Termination of an ITC Investigation by Consent Order
Parties before the ITC may move to terminate a Section 337 investigation on the basis of a consent order “at any time.” 19 C.F.R. § 210.21(a)(2). Consent orders are generally based upon an agreement that respondents will cease further importations of accused goods during the remaining term of an asserted patent. The consent order stipulation may state that the stipulation is for settlement purposes only and does not constitute admission that an unfair act has been committed. 19 C.F.R. § 210.21(c)(3)(i)(F). In most cases, the complainant joins in the motion to terminate. However, the Commission’s rule allows a respondent to move unilaterally for termination based on a consent order, and respondents have secured terminations on this basis notwithstanding a complainant’s opposition. See, e.g., Certain Tires and Products Containing Same, Inv. 337-TA-894, Corrected Initial Determination Granting Termination of Respondent Doublestar Dong Feng Tyre Co., Ltd. Based on Consent Order Stipulation and Proposed Consent Order (Feb. 27, 2014).
The moving parties are required to submit the proposed consent order, along with the motion for termination and a stipulation that “incorporates” the proposed order. 19 C.F.R. § 210.21(c)(1)(ii). The stipulation must contain a series of statements set forth in Rule 210.21(c)(3), including an admission of all jurisdictional facts, identification of the asserted intellectual property, a waiver of the right to seek judicial review, and an acknowledgement that the consent order will be enforced in accordance with the Commission’s rules. The proposed consent order must contain a series of statements set forth in Rule 210.21(c)(4), some of which overlap with those in the stipulation, including statements that respondent will not import or sell after importation the subject articles, and that respondent is precluded from seeking judicial review of the order, or challenging the validity or enforceability of the asserted intellectual property in a proceeding to enforce the consent order. Once accepted by the Commission, consent orders, similar to cease-and-desist orders, are enforced by the Commission.
Parties may execute, and are required to disclose, any side agreements that contain additional terms, such as provisions regarding monetary payments, that go beyond the undertakings allowed in Commission consent orders. 19 C.F.R. § 210.21(c). Unlike consent orders, the Commission considers such side agreements to be private agreements between the parties that are not enforceable by the Commission.

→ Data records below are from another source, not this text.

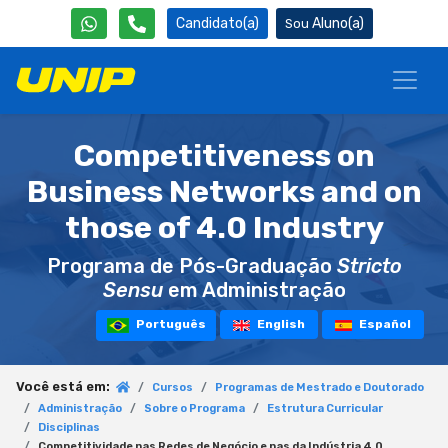
Candidato(a)
Aluno(a)
Competitiveness on
Business Networks and on
those of 4.0 Industry
Programa de Pós-Graduação
Stricto
Sensu
em Administração
Português
English
Español
Você está em:
Cursos
Programas de Mestrado e Doutorado
Administração
Sobre o Programa
Estrutura Curricular
Disciplinas
Competitividade nas Redes de Negócio e nas da Indústria 4.0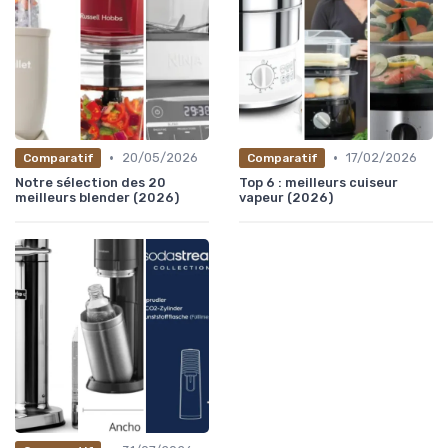
•
•
20/05/2026
17/02/2026
Comparatif
Comparatif
Notre sélection des 20
Top 6 : meilleurs cuiseur
meilleurs blender (2026)
vapeur (2026)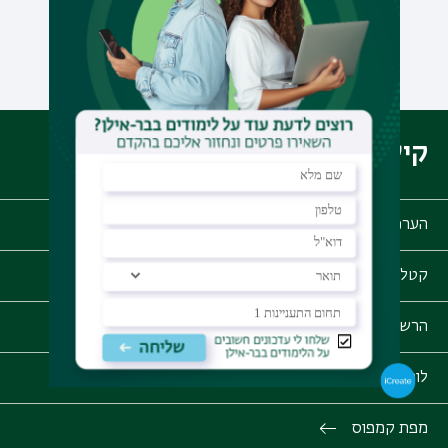
לכל ההודעות
קישורים שימושיים
הערכת סיכויי קבלה
קטלוג הקורסים
הרשמה לתואר ראשון
לוח זמנים אקדמי
מפת קמפוס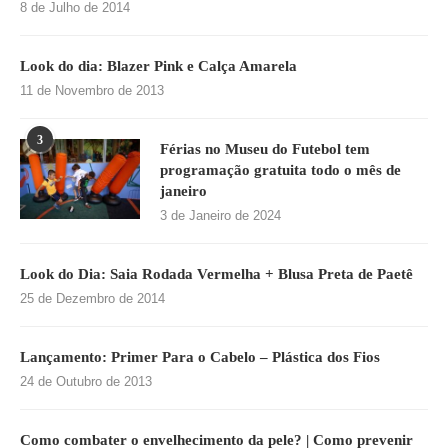
8 de Julho de 2014
Look do dia: Blazer Pink e Calça Amarela
11 de Novembro de 2013
3
Férias no Museu do Futebol tem
programação gratuita todo o mês de
janeiro
3 de Janeiro de 2024
Look do Dia: Saia Rodada Vermelha + Blusa Preta de Paetê
25 de Dezembro de 2014
Lançamento: Primer Para o Cabelo – Plástica dos Fios
24 de Outubro de 2013
Como combater o envelhecimento da pele? | Como prevenir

Because consent orders are Commission orders rather than private settlement agreements, the Administrative Law Judges and the Commission rigorously enforce the requirements set forth in Rule 210.21(c) regarding the form and content of both a proposed consent order and an accompanying consent order stipulation. In a number of instances, the Judges have rejected proposed consent order terminations that were supported by the Office of Unfair Import Investigations, and the Commission has reviewed and reversed Initial Determinations (IDs) of the Judges granting terminations based on consent orders that were not challenged by the parties. Thus, although many respondents are ultimately terminated on the basis of consent order motions, such motions are rejected with some frequency, and proposed consent orders then have to be reworked and refiled.

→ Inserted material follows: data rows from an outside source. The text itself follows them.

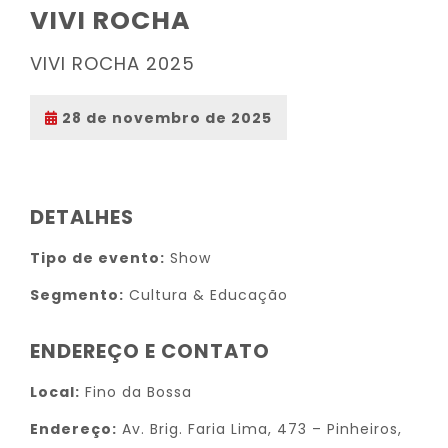
VIVI ROCHA
VIVI ROCHA 2025
28 de novembro de 2025
DETALHES
Tipo de evento:
Show
Segmento:
Cultura & Educação
ENDEREÇO E CONTATO
Local:
Fino da Bossa
Endereço:
Av. Brig. Faria Lima, 473 – Pinheiros,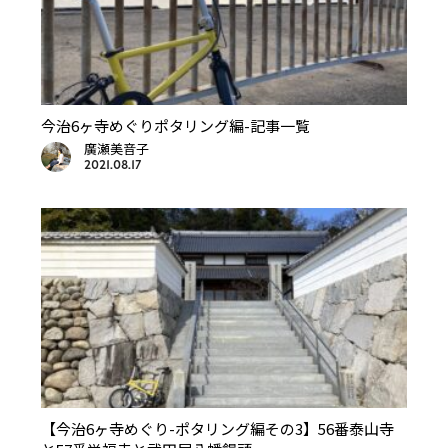
今治6ヶ寺めぐりポタリング編-記事一覧
廣瀬美音子
2021.08.17
【今治6ヶ寺めぐり-ポタリング編その3】56番泰山寺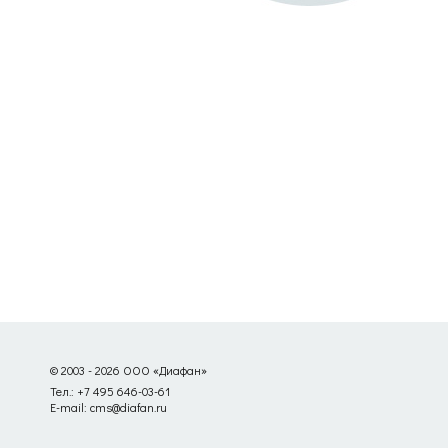
© 2003 - 2026 ООО «Диафан»
Тел.: +7 495 646-03-61
E-mail: cms@diafan.ru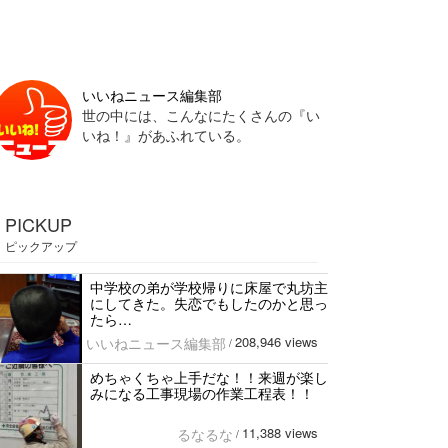
いいねニュース編集部
世の中には、こんなにたくさんの『い
いね！』があふれている。
PICKUP
ピックアップ
中学校の弟が学校帰りに床屋で丸坊主
にしてきた。失恋でもしたのかと思っ
たら…
208,946 views
いいねニュース編集部
/
めちゃくちゃ上手だな！！来週が楽し
みになる工事現場の作業工程表！！
11,388 views
るなるな
/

Four common pitfalls to be avoided when preparing motions to terminate based on a consent order are discussed below.
Pitfall #1: Deviating from the Language of the Requirements in Rule 210.21(c) or Intermingling Those Requirements
Rule 210.21(c) sets forth explicit requirements for proposed consent orders and related stipulations. Practitioners who paraphrase the language of the rule risk having their motions to terminate denied. See, e.g., Certain Multiple Mode Outdoor Grills and Parts Thereof, Inv. No. 337-TA-895, Order No. 15 at 2-3 (December 17, 2013) (“The parties are advised that if another motion to terminate based on consent order is filed, instead of paraphrasing, the parties should use the actual language from the Commission Rules for the Consent Order.”).

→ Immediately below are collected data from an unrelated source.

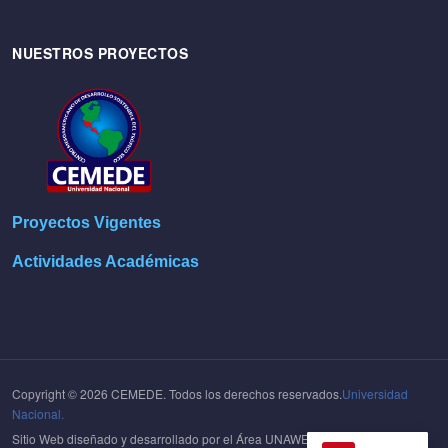
NUESTROS PROYECTOS
Proyectos Vigentes
Actividades Académicas
Copyright © 2026 CEMEDE. Todos los derechos reservados.
Universidad
Nacional.
Sitio Web diseñado y desarrollado por el Área UNAWEB del
Centro de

For example, the Judges have rejected proposed orders for failing to include a verbatim, or near-verbatim, recitation of the proscription that respondents “shall not seek to challenge the validity or enforceability […] of the asserted patent claims […] in any administrative or judicial proceeding to enforce the Consent Order” [19 C.F.R. § 210.21(c)(4)(viii) (emphasis added)] or seek judicial review challenging the order [§ 210.21(c)(4)(vi)]. Similarly, in Multiple Mode Outdoor Grills, the Judge rejected a consent order that provided it would “become null and void with respect to any claim of the Asserted Patents that has been held invalid or unenforceable . . . or as to any articles that have been found or adjudicated not to infringe,” because this diverged too much “from the language required by Commission Rule 210.21(c)(4)(x)” which refers to “a final decision, no longer subject to appeal.” Certain Multiple Mode Outdoor Grills and Parts Thereof, Inv. No. 337-TA-895, Order No. 15 at 2-3 (December 17, 2013).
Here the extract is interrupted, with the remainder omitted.